We present numerical results for the equation of state of an infinite chain of hydrogen atoms. A variety of modern many-body methods are employed, with exhaustive cross-checks and validation. Approaches for reaching the continuous space limit and the thermodynamic limit are investigated, proposed, and tested. The detailed comparisons provide a benchmark for assessing the current state of the art in many-body computation, and for the development of new methods. The ground-state energy per atom in the linear chain is accurately determined versus bond length, with a confidence bound given on all uncertainties.

Plain Language Summary

One of the grand challenges of modern science is to understand and predict the quantum-mechanical behavior of a large ensemble of interacting electrons. Physical and chemical properties of materials and molecules are often the result of a delicate balance between competing behaviors in a many-electron system. Accurate computations are essential for predicting outcomes, but performing such calculations in a straightforward manner requires unattainable computational expense. Researchers have therefore come up with a variety of theoretical and numerical techniques to work around this hurdle. We present a comprehensive benchmark study of quantum many-body computational methods for addressing this challenge.

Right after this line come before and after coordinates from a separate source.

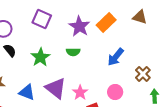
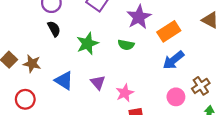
orange rectangle: (106, 22) -> (169, 31), moved
purple triangle: (56, 88) -> (98, 82), size x0.6
pink circle: (115, 92) -> (176, 97), moved

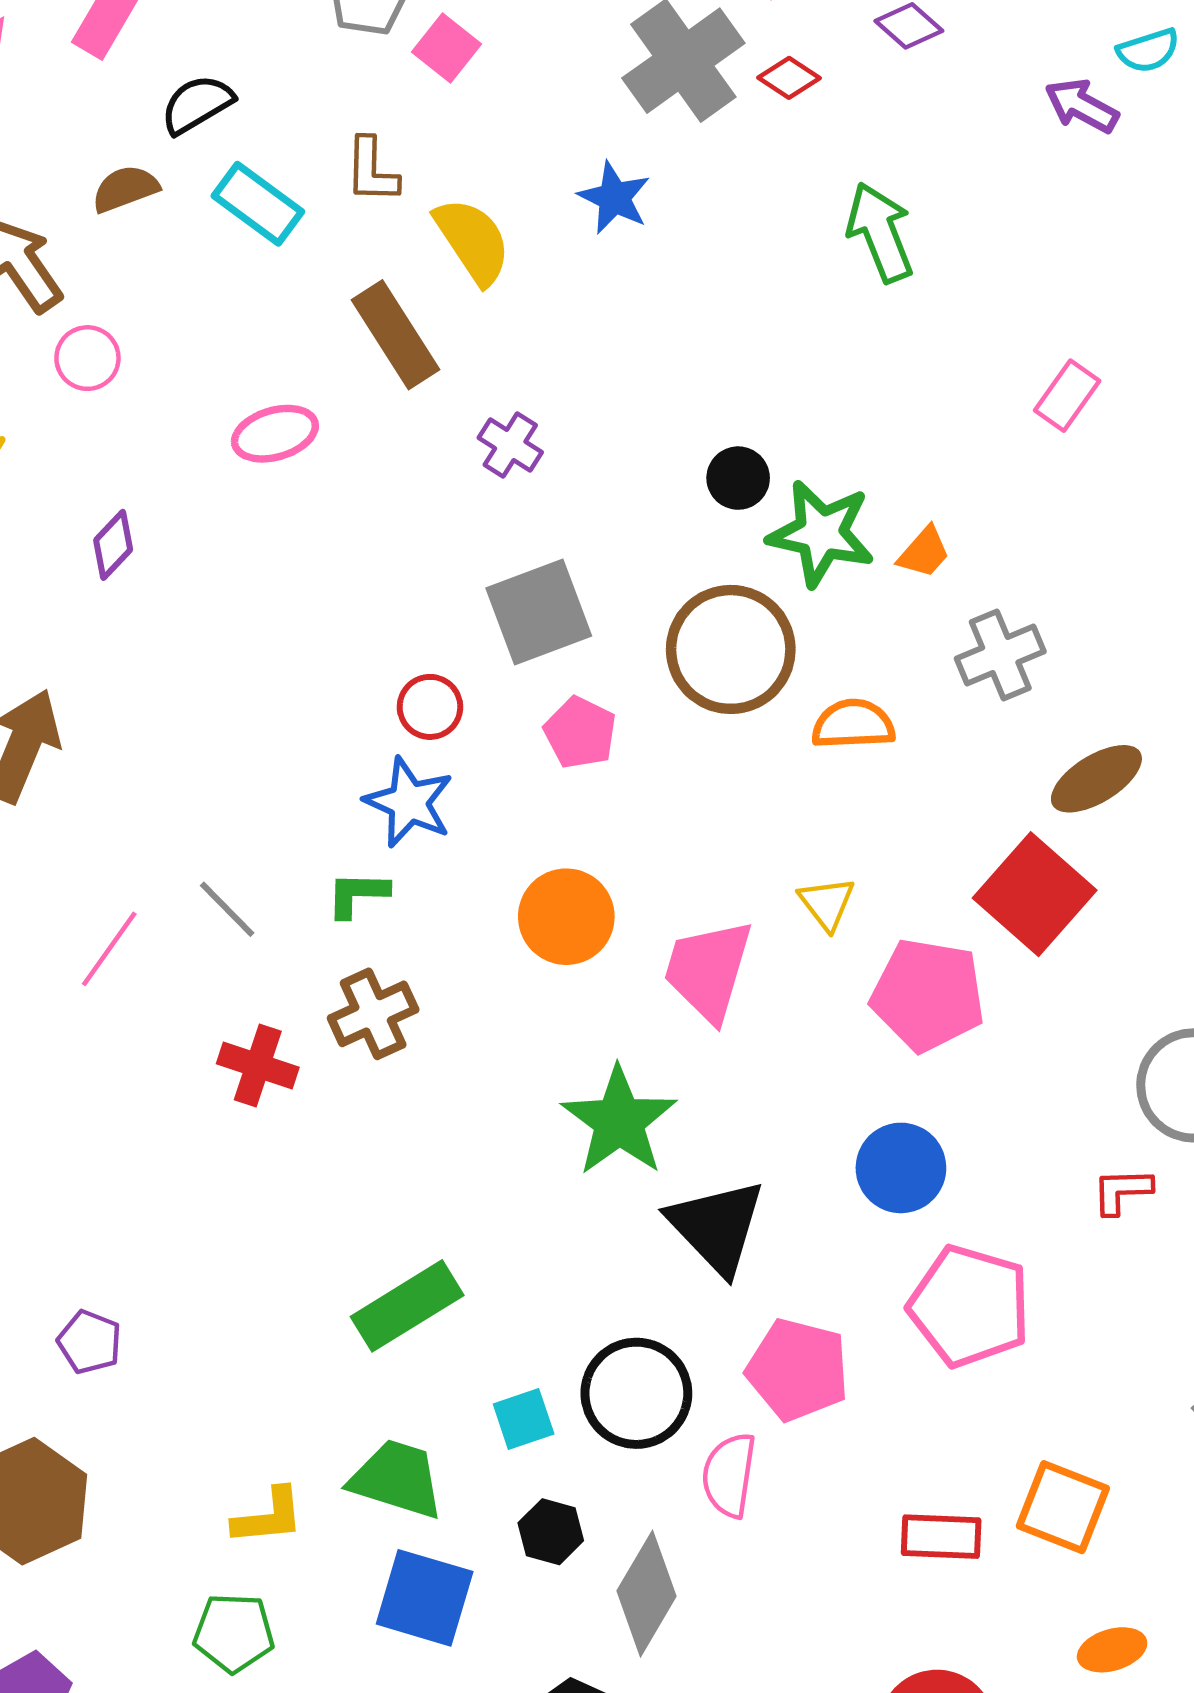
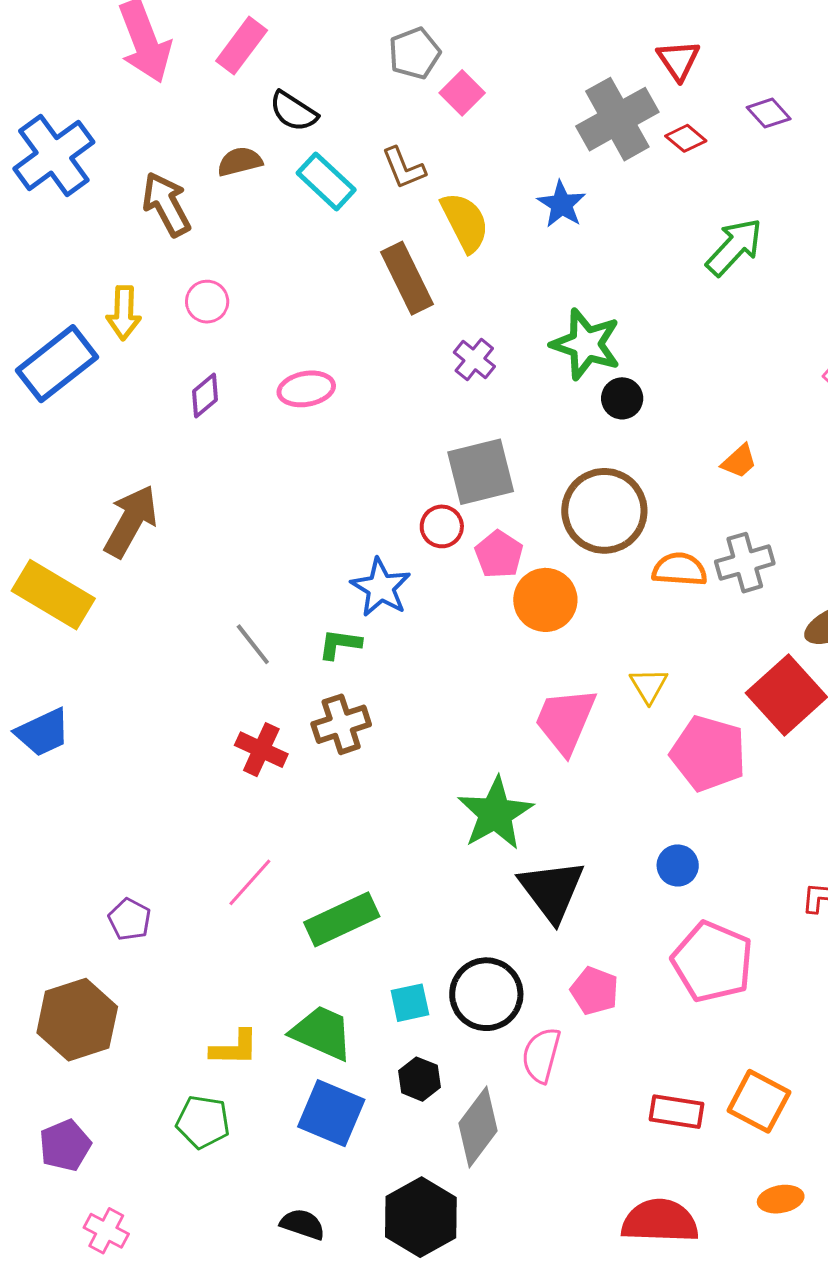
black semicircle: (197, 104) -> (293, 111), turned -123
brown L-shape: (372, 170) -> (404, 168), turned -30
green arrow: (880, 232) -> (734, 247), turned 58
pink circle: (87, 358) -> (207, 302), moved
pink ellipse: (275, 434) -> (306, 389), moved
green star: (821, 533) -> (586, 344), moved
gray cross: (1000, 655) -> (745, 563), moved
red circle: (430, 707) -> (442, 526), moved
orange circle: (566, 917) -> (545, 600), moved
pink line: (109, 949) -> (250, 882), moved
blue circle: (901, 1168) -> (678, 865), size x0.7
pink pentagon: (798, 1370) -> (594, 991), size x0.7

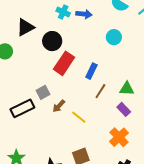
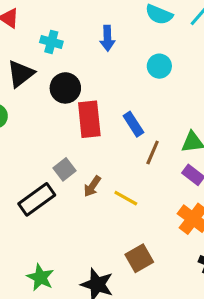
cyan cross: (63, 12) -> (51, 42), moved
blue arrow: (84, 14) -> (107, 38), turned 91
red rectangle: (64, 63) -> (89, 119), turned -30
blue rectangle: (91, 71) -> (133, 124), turned -49

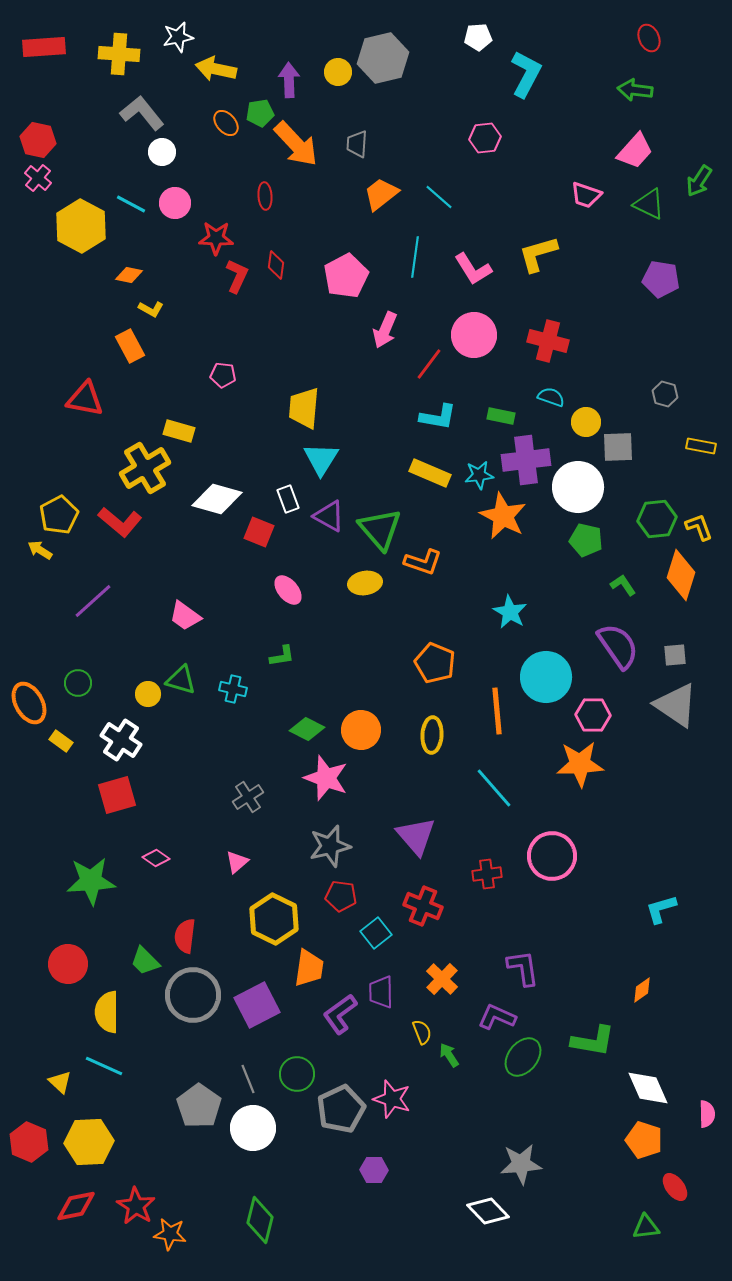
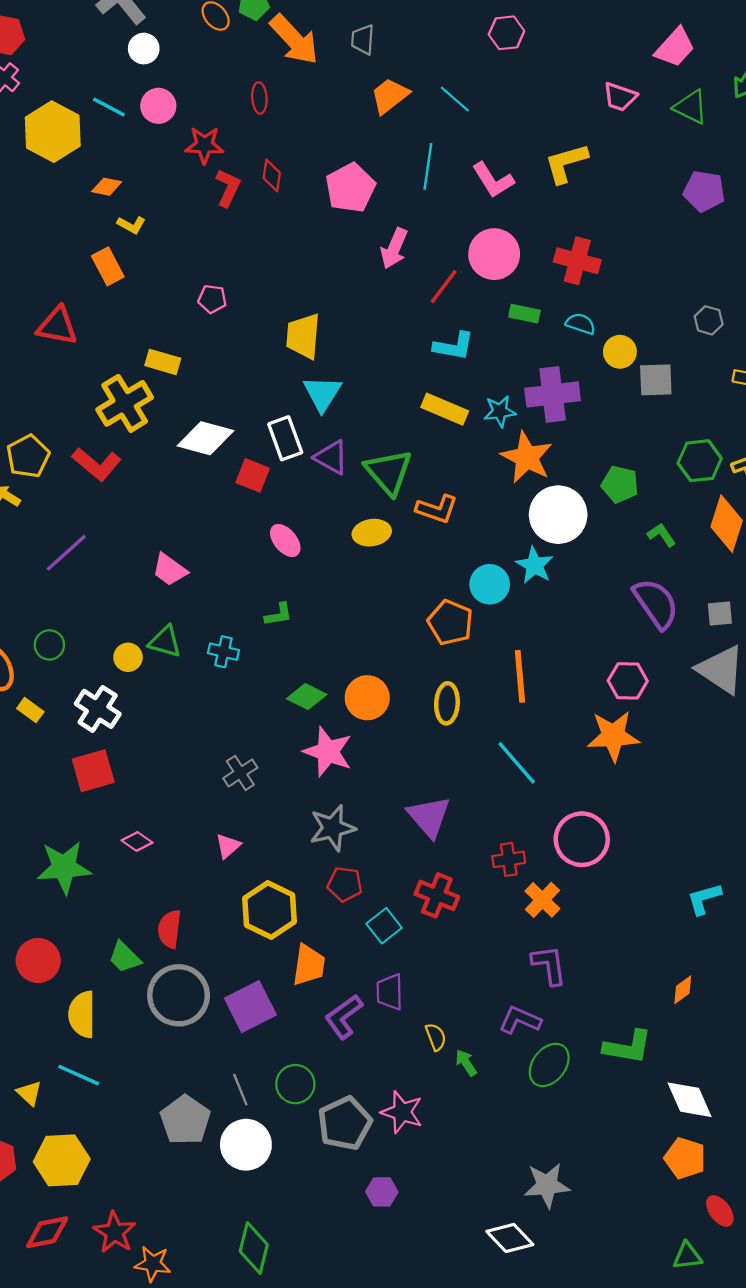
green rectangle: (501, 416) -> (524, 314), moved
white circle: (578, 487) -> (558, 515), moved
white rectangle: (288, 499) -> (285, 438), size x1.4
cyan circle: (546, 677) -> (490, 584), moved, size x0.7
orange cross: (442, 979) -> (542, 900), moved

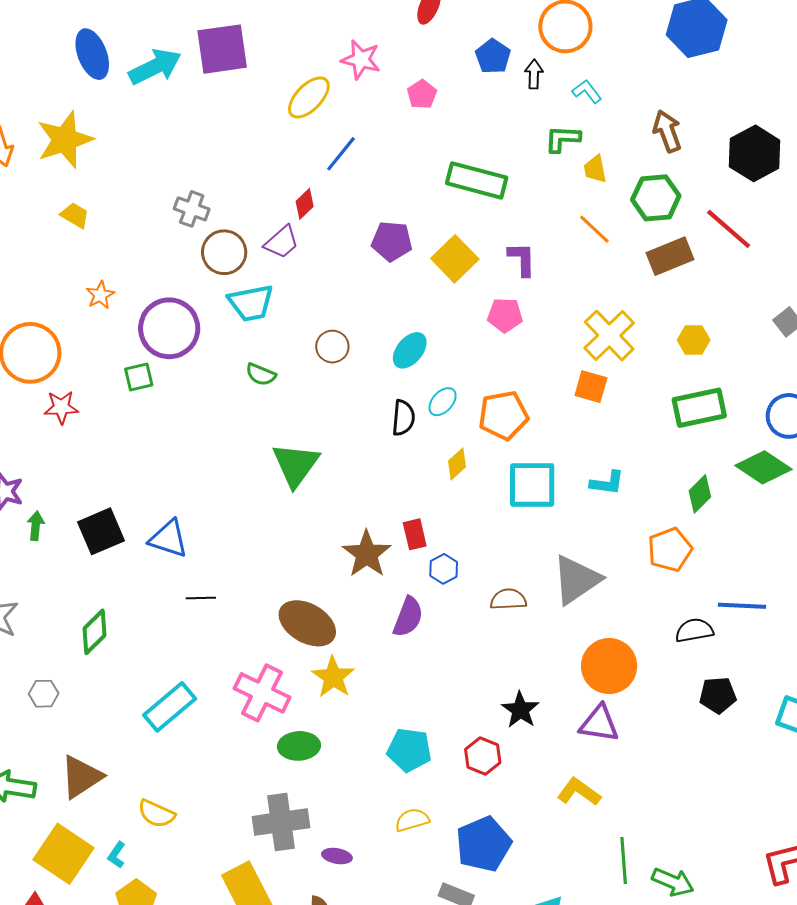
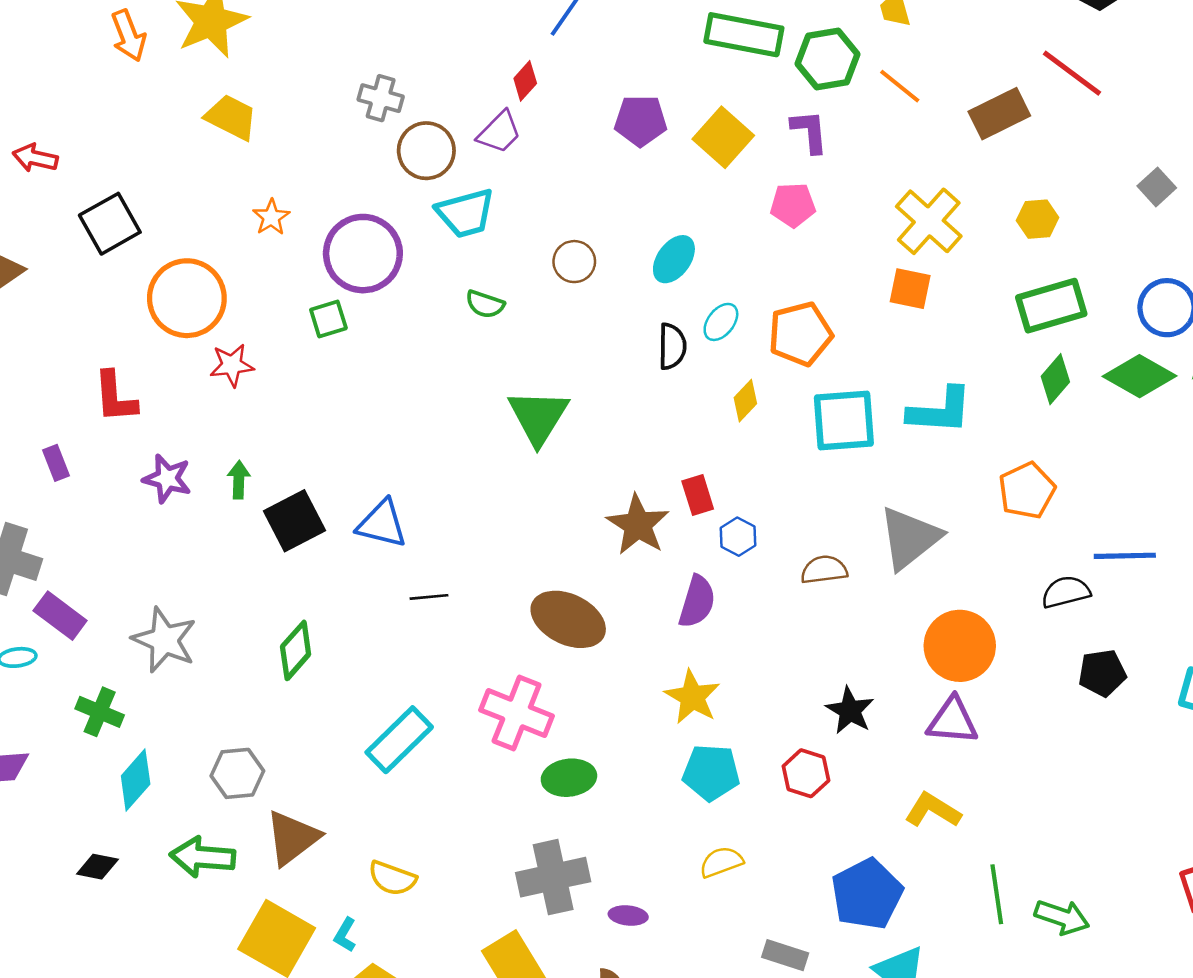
green hexagon: (656, 198) -> (827, 59), moved
yellow trapezoid: (75, 215) -> (231, 117), size x1.4
cyan L-shape: (607, 483) -> (940, 411), size x1.5
green diamond: (700, 494) -> (1055, 379), moved
green arrow: (36, 526) -> (239, 480), moved
yellow star: (333, 677) -> (692, 697), moved
gray hexagon: (44, 694) -> (237, 773), moved, size x1.4
blue pentagon: (484, 844) -> (867, 894), moved

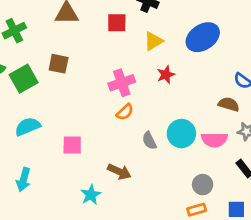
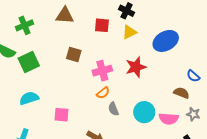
yellow triangle: (153, 41) -> (129, 32), moved
brown square: (59, 64) -> (74, 55), moved
red star: (166, 75) -> (136, 67), size x1.5
gray semicircle: (149, 141) -> (113, 109), moved

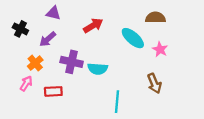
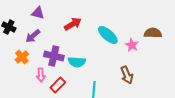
brown semicircle: (156, 18) -> (153, 33), moved
pink arrow: (26, 83) -> (41, 75), moved, turned 144
red rectangle: (53, 91) -> (58, 85), moved, turned -42

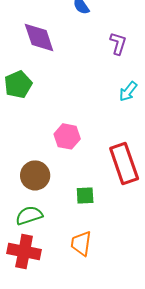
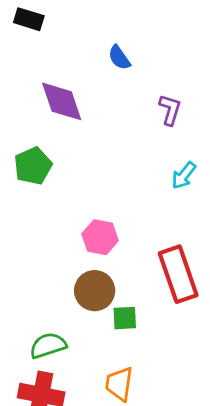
brown circle: (35, 175) -> (95, 291), moved

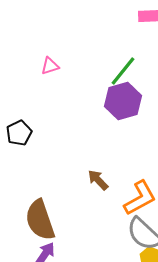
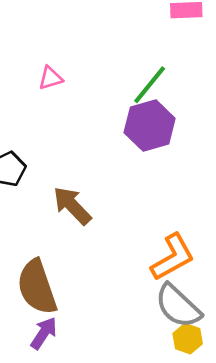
brown arrow: (98, 180) -> (72, 206), moved, size x1.4

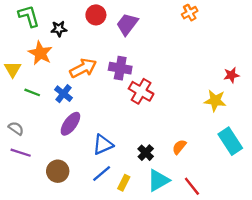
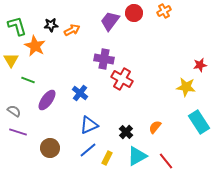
red circle: (96, 15) -> (134, 13), moved
green L-shape: (29, 16) -> (17, 26), moved
orange arrow: (83, 68) -> (72, 30), moved, size x0.7
blue cross: (63, 94) -> (80, 93), moved
purple ellipse: (70, 124) -> (47, 100), moved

Our work focuses on two key aspects in treating real materials: the presence of long-ranged Coulomb interactions (the electrostatic force felt among electrons) and the need to study the continuum and thermodynamic limits. We characterize the relative accuracy and capabilities of 16 methods for performing many-electron calculations, which provides a survey of the state-of-the-art to guide applications. A large amount of data is produced that will be useful in benchmarking other existing and future electronic structure methods. Combining the strengths of complementary methods, we determine the equation of state (energy per atom versus interatomic spacing) of an infinite linear chain of hydrogen atoms in the continuum limit to high accuracy.

Future work can extend these benchmarks to more complex materials. Any progress in addressing the computational challenge of many-electron systems will be fundamental to “materials genome” initiatives, which attempt to discover and design new materials for a range of applications.